ANKARA - Turkey's central bank surprised markets on Thursday by cutting its main interest rate by 4.25 percentage points, less than a month after its governor was sacked.
The bank said the one-week repo rate was lowered to 19.75 percent from 24 percent, a bigger cut than the two or three percentage points the markets had been expecting.
Governor Murat Cetinkaya was fired on July 6, having reportedly clashed with President Recep Tayyip Erdogan who opposes high interest rates, and replaced with his deputy, Murat Uysal.
Contrary to orthodox economic thinking, Erdogan claims high interest rates cause high inflation and is calling for lower rates to stimulate growth.
Explaining the decision, the bank said that recent data "indicate a moderate recovery in the economic activity" and pointed to "strong tourism revenues".

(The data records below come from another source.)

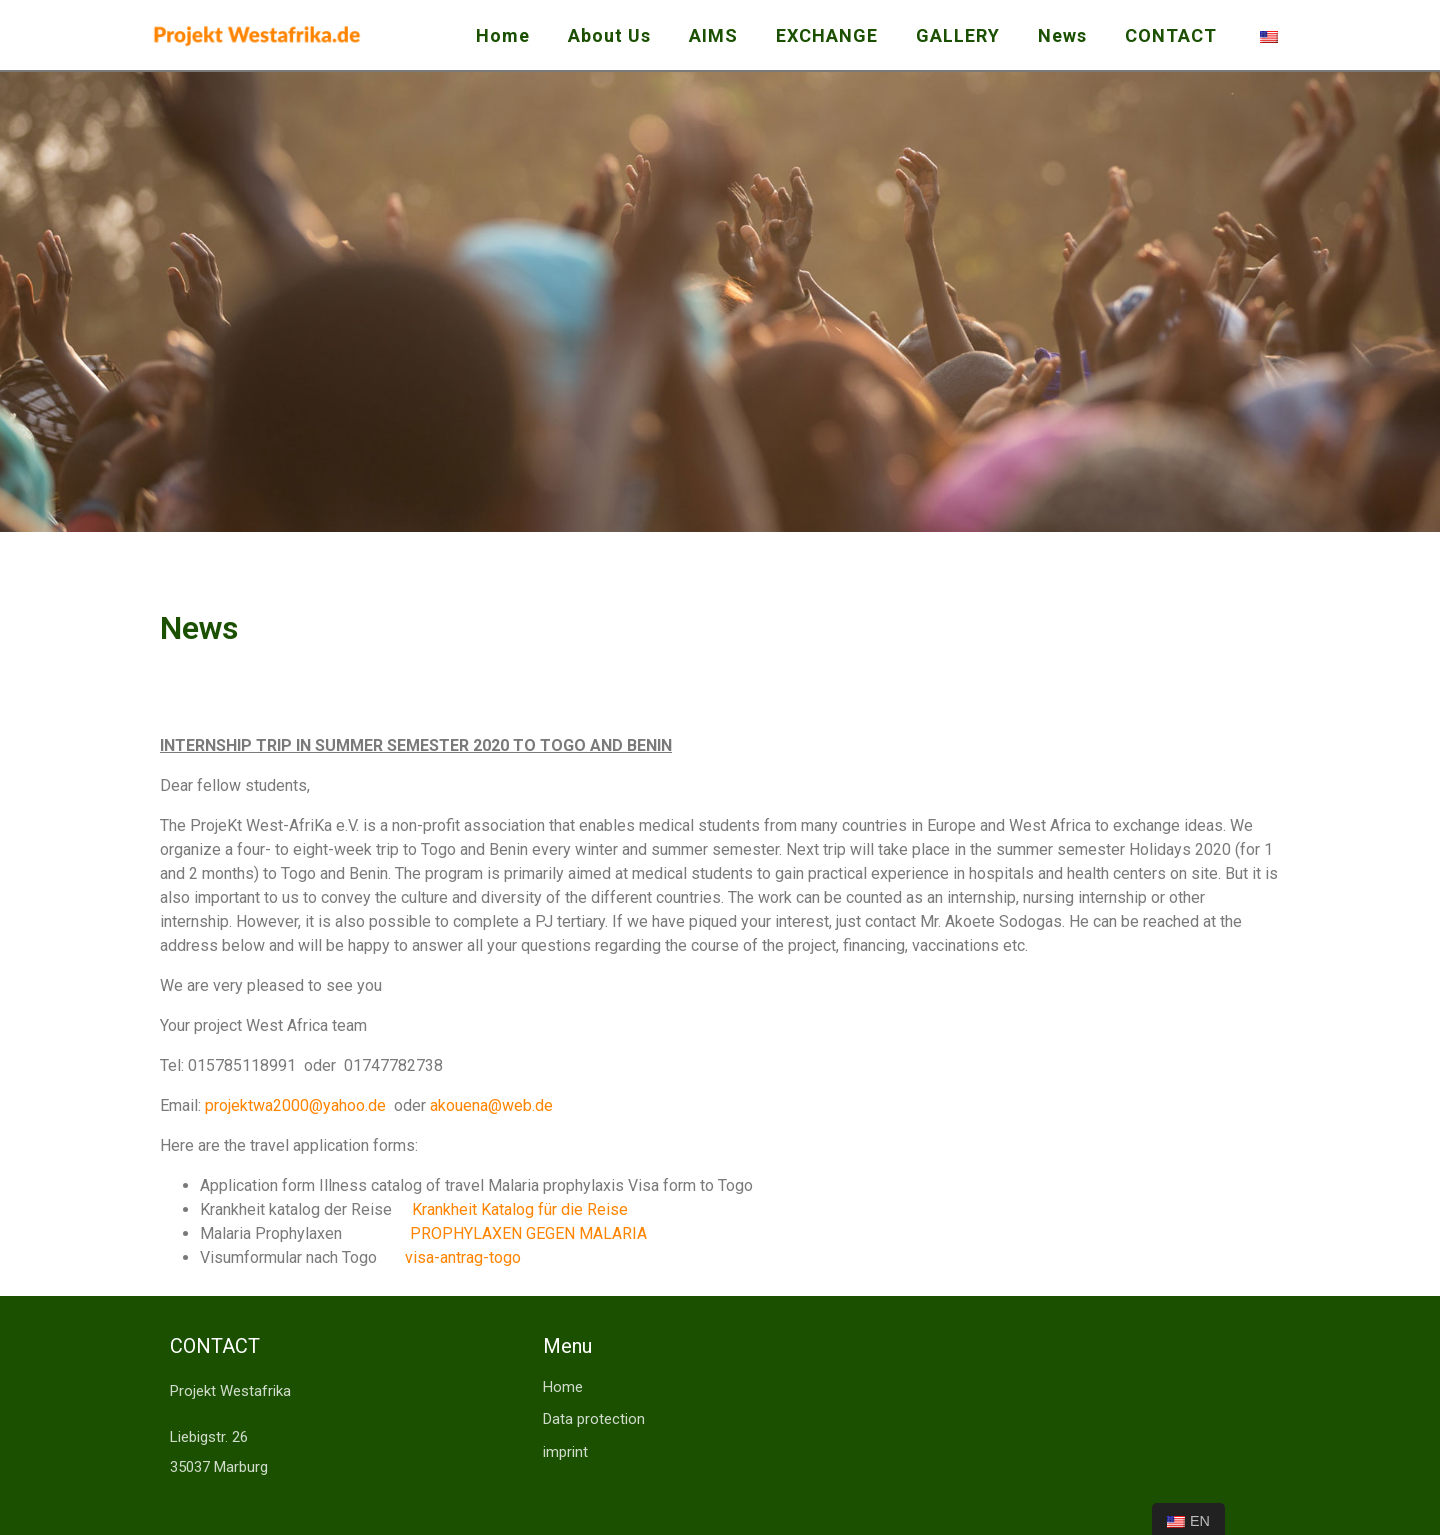  What do you see at coordinates (491, 1105) in the screenshot?
I see `akouena@web.de` at bounding box center [491, 1105].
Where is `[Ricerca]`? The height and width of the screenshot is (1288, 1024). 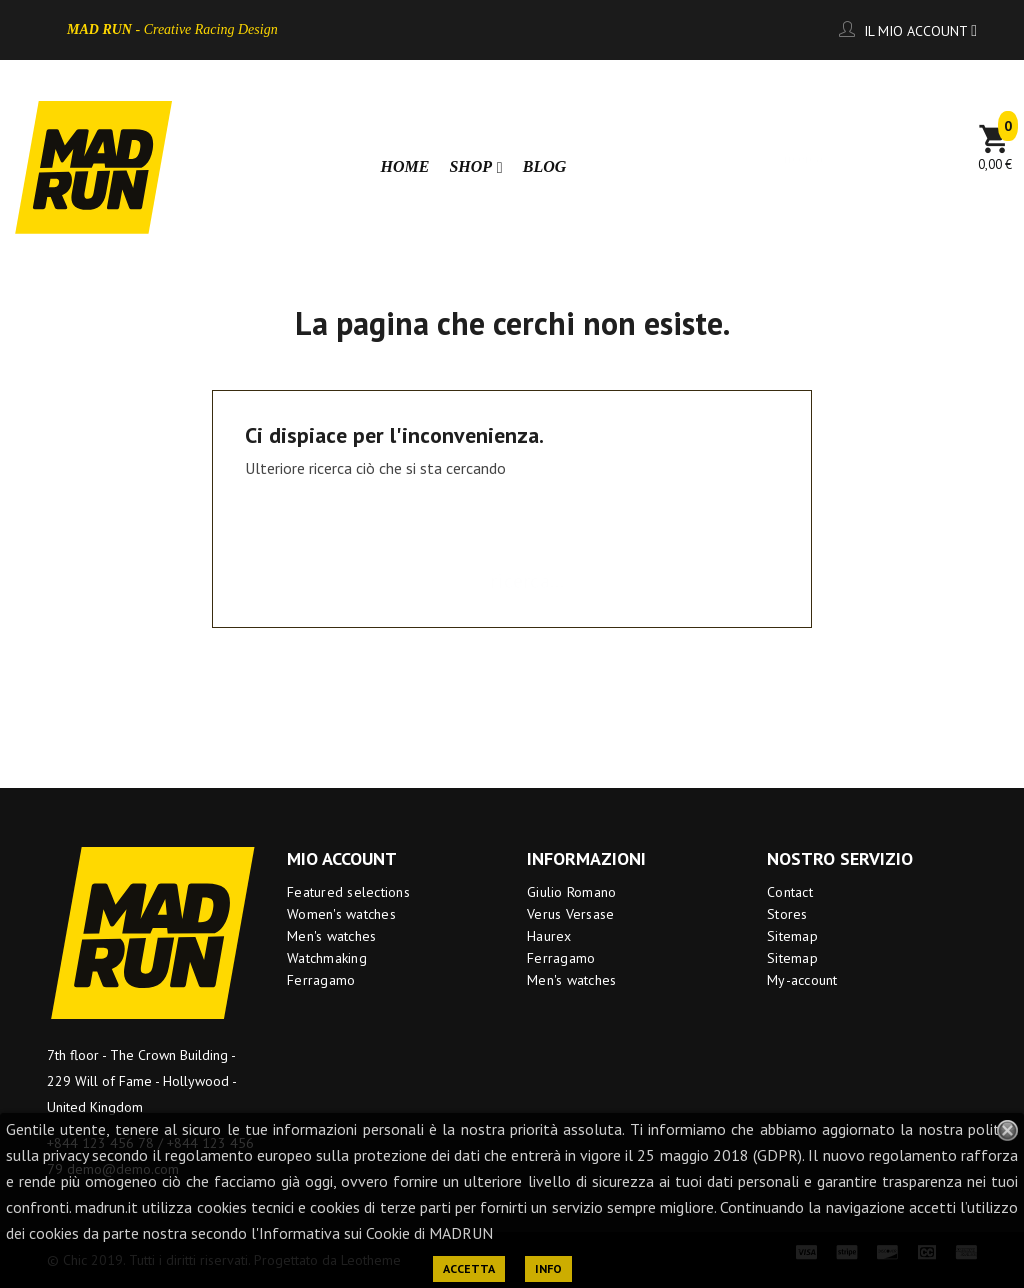 [Ricerca] is located at coordinates (868, 149).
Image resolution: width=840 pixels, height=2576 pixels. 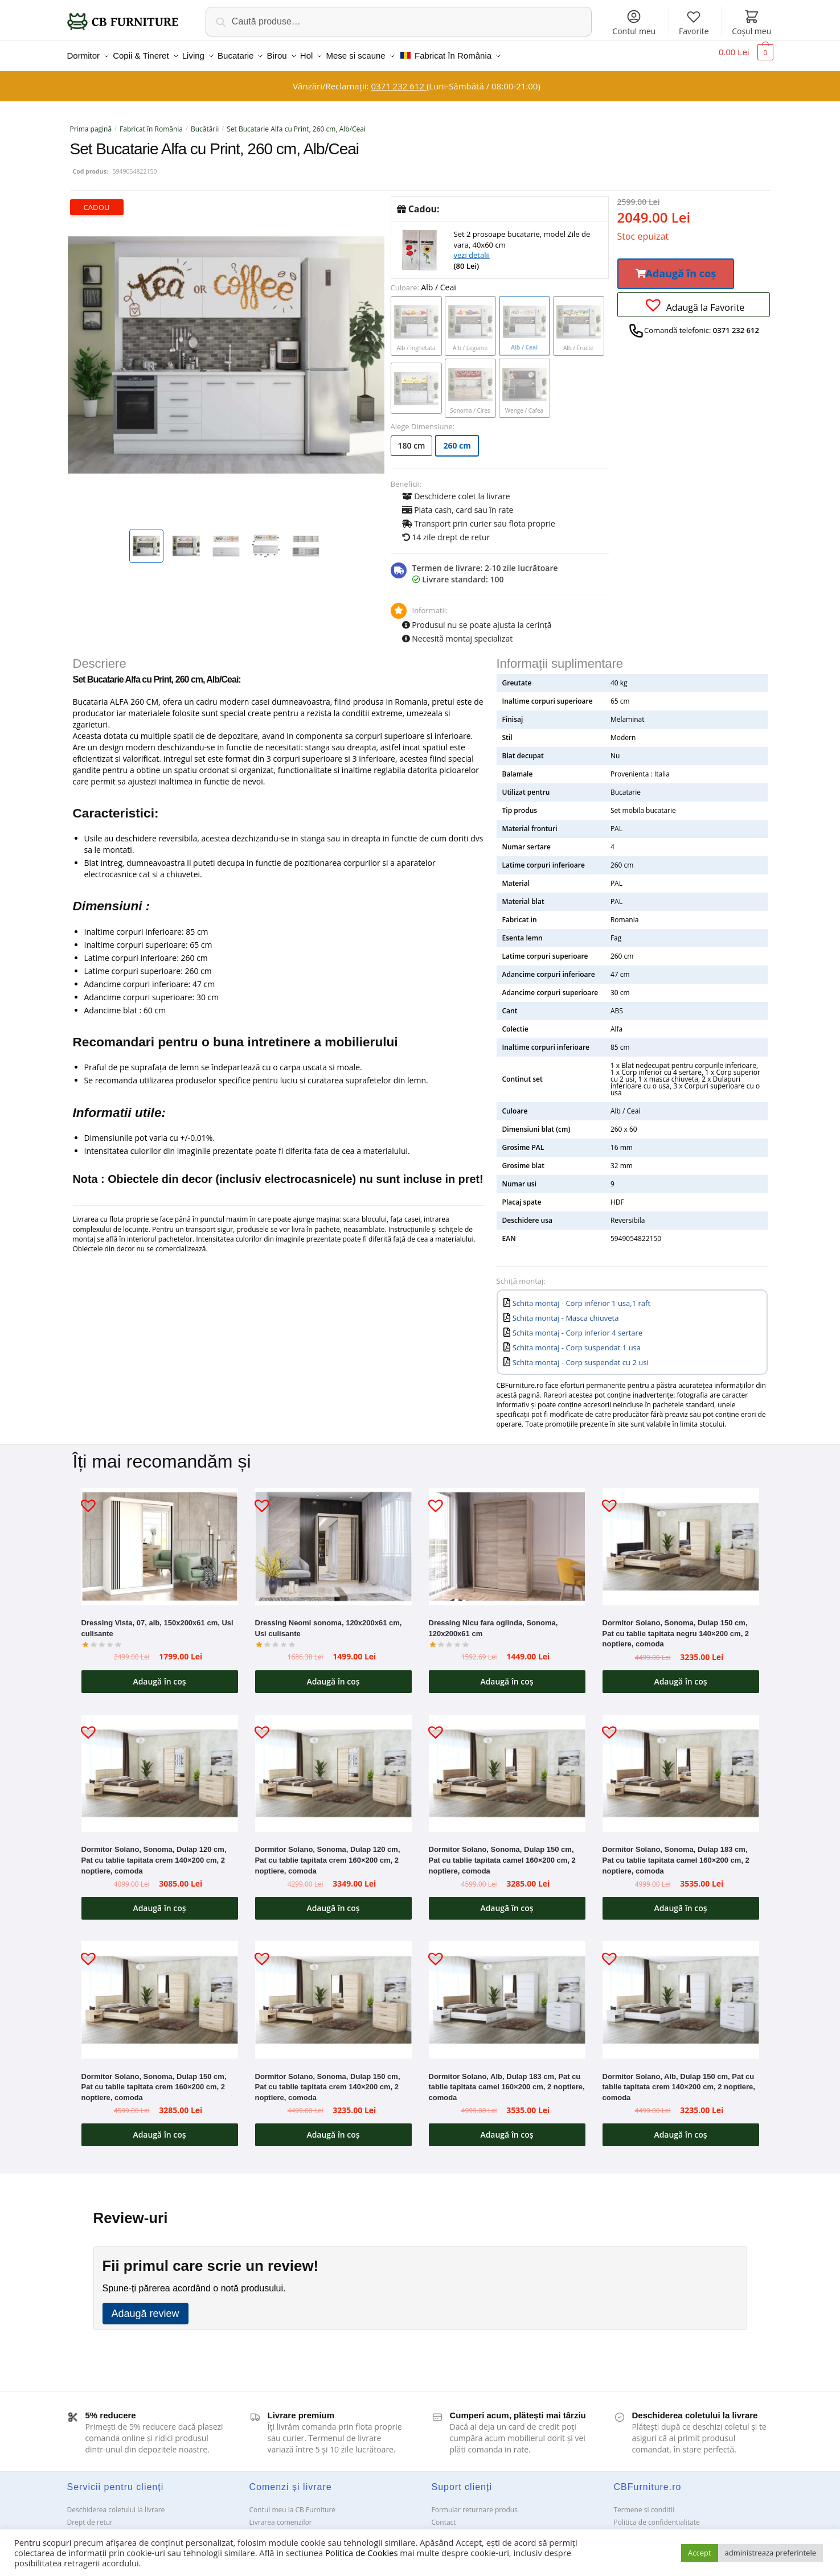 What do you see at coordinates (361, 2552) in the screenshot?
I see `Politica de Cookies` at bounding box center [361, 2552]. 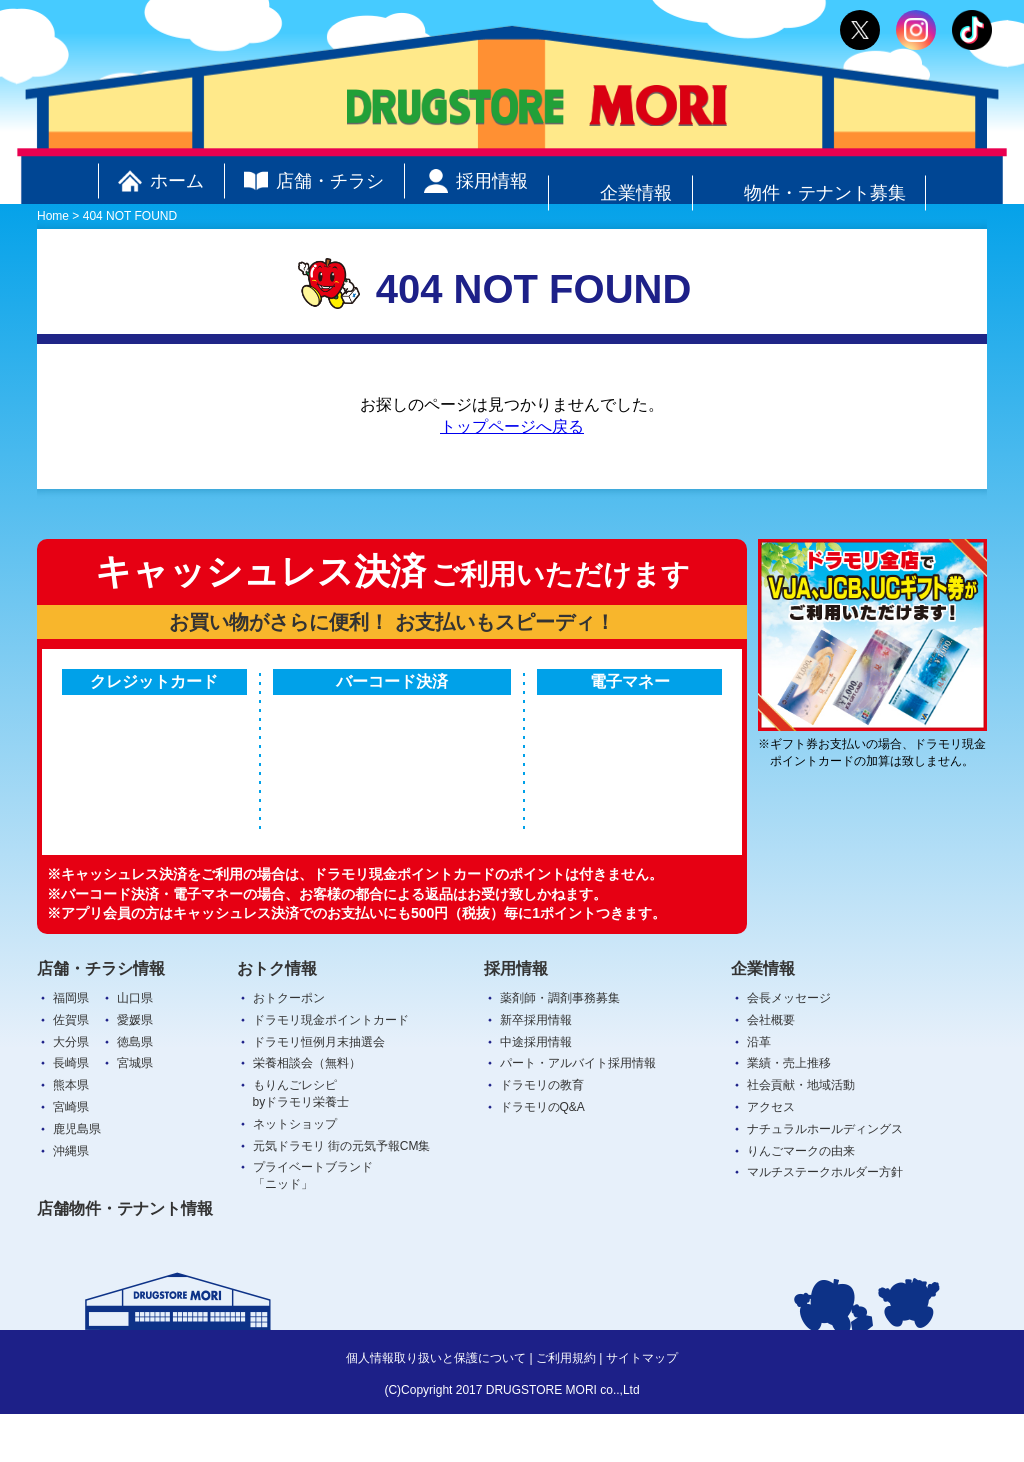 The width and height of the screenshot is (1024, 1462). What do you see at coordinates (295, 1171) in the screenshot?
I see `ネットショップ` at bounding box center [295, 1171].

The bank said the price outlook "continued to improve" after consumer price inflation fell to 15.72 percent in June from after a 15-year peak of 25.24 percent in October.
The Bloomberg consensus was for a cut of 2.25 percentage points, but economists said there could be any cut ranging between half a percentage point and eight full percentage points.
The Turkish lira appeared to be stable since a cut of some kind was predicted, only falling by 0.24 percent to 5.69 against the US dollar.
Turkey's economy contracted by 2.6 percent in the first quarter of 2019, according to the Turkish statistic institute (TurkStat), after growth of 2.6 percent in 2018.